These days, however, it is very difficult to wind through the maze of NEPA regulations and state-mandated "Context Sensitive" processes that are designed to consider all reasonable alternatives, to examine every possible environmental impact, and to involve the community extensively in the process. Can you think of any communities that might have issues with this potential project? You may not like it, but this is the legal and political environment for large scale transportation projects today.
It may be that the pendulum has swung too far to the side of "paralysis by analysis" but if so, it will probably take awhile for it to swing back the other way. Meantime, "public private partnerships" do not yet have the legal standing in IL to do a slash-and-burn design/build highway project with eminent domain powers, and even if they did, they would likely be subject to the same procedural issues as the public agencies must operate with.
Again proves that SAFETEA-LU is just a consultant's relief act. Highways are apparently no different than transit.
anon 7:21:
Actually SAFETEA-LU provides some streamlining of the environmental review process. But it doesn't eliminate the requirement to dot all the i's and cross all the t's. This is a litigous society, especially for controversial transportation projects. The "go slow and involve the community" methodology of today seeks to spend more time up front of projects, to reduce problems at the back end. As you suggest, this leads to more intense engineering, environmental and community involvement (and usually more consultants as agencies are not staffed at 1970's levels these days) - but this is the legal and community environment we operate in in 2007. The SAFETEA-LU bill has little to do with it.

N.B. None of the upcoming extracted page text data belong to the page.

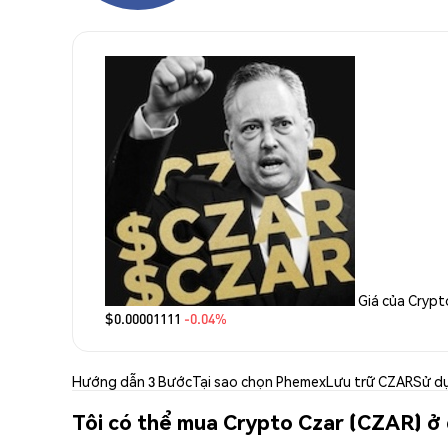
Giá của Crypt
$0.00001111
-0.04%
Hướng dẫn 3 Bước
Tại sao chọn Phemex
Lưu trữ CZAR
Sử d
Tôi có thể mua Crypto Czar (CZAR) ở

Rick, I'm sorry that you're not Bob Moses. That day is over, and the rest of us are pretty glad for it; after all, why should "we" spend money bulldozing entire towns when our existing roads and rails are literally crumbling to dust?
1:12
???
I was trying to explain to the OP why "Bob Moses" methodology doesn't work today. Transportation planners and designers work in the environment of the day, whether it be "Katie Bar the Door" or "Context Sensitive Design." If you are a consultant, you are likely getting paid much more these days than you would have in Moses' era for a similar project, even with inflation factored in - so the "industry" doesn't necessarily want to go back to the old days.